Court Opinion

ID: 4577943
Source: CourtListenerOpinion
Date Created: 2020-10-16 18:01:40.890537+00
Date Added: 2024-06-11T09:28:10.752329
License: Public Domain

DLD-008                                                         NOT PRECEDENTIAL

                       UNITED STATES COURT OF APPEALS
                            FOR THE THIRD CIRCUIT
                                 ___________

                                      No. 20-2534
                                      ___________

                   IN RE: MICHAEL S. OWL FEATHER-GORBEY,
                                               Petitioner
                      ____________________________________

                      On a Petition for Writ of Mandamus from the
           United States District Court for the Middle District of Pennsylvania
                     (Related to M.D. Pa. Civ. No. 3:20-cv-00806)
                      ____________________________________

                     Submitted Pursuant to Rule 21, Fed. R. App. P.
                                   October 8, 2020
                Before: JORDAN, KRAUSE, and PHIPPS, Circuit Judges

                            (Opinion filed: October 16, 2020)
                                       _________

                                        OPINION*
                                        _________

PER CURIAM

       Earlier this year, frequent litigant Chief Michael S. Owl Feather-Gorbey

(“Petitioner”), who is incarcerated at a facility administered by the Federal Bureau of

*
 This disposition is not an opinion of the full Court and pursuant to I.O.P. 5.7 does not
constitute binding precedent.
Prisons (“BOP”),1 brought a pro se civil action in the United States District Court for the

Middle District of Pennsylvania against the United States (“the Government”) and

several other defendants. After the District Court granted, without comment, Petitioner’s

motion to proceed in forma pauperis (“IFP”), the Government moved the District Court

to (1) revoke Petitioner’s IFP status (arguing that revocation was warranted because he is

a three-strikes litigant under 28 U.S.C. § 1915(g) and he failed to show that he was in

imminent danger of serious physical injury when he filed his complaint) and (2) stay

Petitioner’s civil action pending the District Court’s resolution of the motion to revoke.

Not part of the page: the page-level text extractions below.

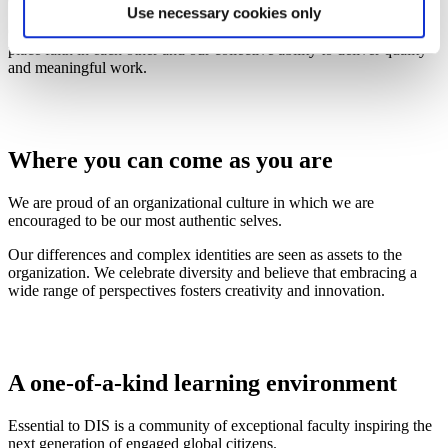
Use necessary cookies only
Collaboration and trust are the foundation of our interactions. We
place faith in each other and our collective ability to deliver quality
and meaningful work.
Where you can come as you are
We are proud of an organizational culture in which we are
encouraged to be our most authentic selves.
Our differences and complex identities are seen as assets to the
organization. We celebrate diversity and believe that embracing a
wide range of perspectives fosters creativity and innovation.
A one-of-a-kind learning environment
Essential to DIS is a community of exceptional faculty inspiring the
next generation of engaged global citizens.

The District Court granted the Government’s stay motion on July 2, 2020. Later,

Petitioner filed this pro se mandamus action, asking us to direct the District Court to lift

the stay order.2

       On October 13, 2020, the District Court entered an order granting the

Government’s motion to revoke Petitioner’s IFP status and directing him to pay the filing

fee for his civil action. Because the District Court has now ruled on that motion and the

1
 The Superior Court of the District of Columbia convicted Petitioner of multiple
offenses, and he is serving the sentence for those offenses in a BOP facility.
2
  Petitioner has filed multiple motions to proceed IFP in this mandamus action. On
August 21, 2020, the Clerk directed Petitioner to file a prisoner account statement in
support of those motions. Petitioner subsequently filed a motion seeking review of that
Clerk’s order, but then Petitioner complied with that order by filing his prisoner account
statement. Accordingly, Petitioner’s motion to review the Clerk’s August 21, 2020 order
is denied as moot. Petitioner’s motions to proceed IFP in this mandamus action — a
proceeding that is not governed by § 1915(g), see Madden v. Myers, 102 F.3d 74, 78 (3d
Cir. 1996) — are granted.
                                              2
stay has effectively been lifted, we will dismiss Petitioner’s mandamus petition as moot.

See Blanciak v. Allegheny Ludlum Corp., 77 F.3d 690, 698-99 (3d Cir. 1996) (“If

developments occur during the course of adjudication that eliminate a plaintiff’s personal

stake in the outcome of a suit or prevent a court from being able to grant the requested

relief, the case must be dismissed as moot.”).3

3
  Petitioner’s “Omnibus Motion” is denied. To the extent that Petitioner seeks any other
relief from this Court, that relief is denied as well.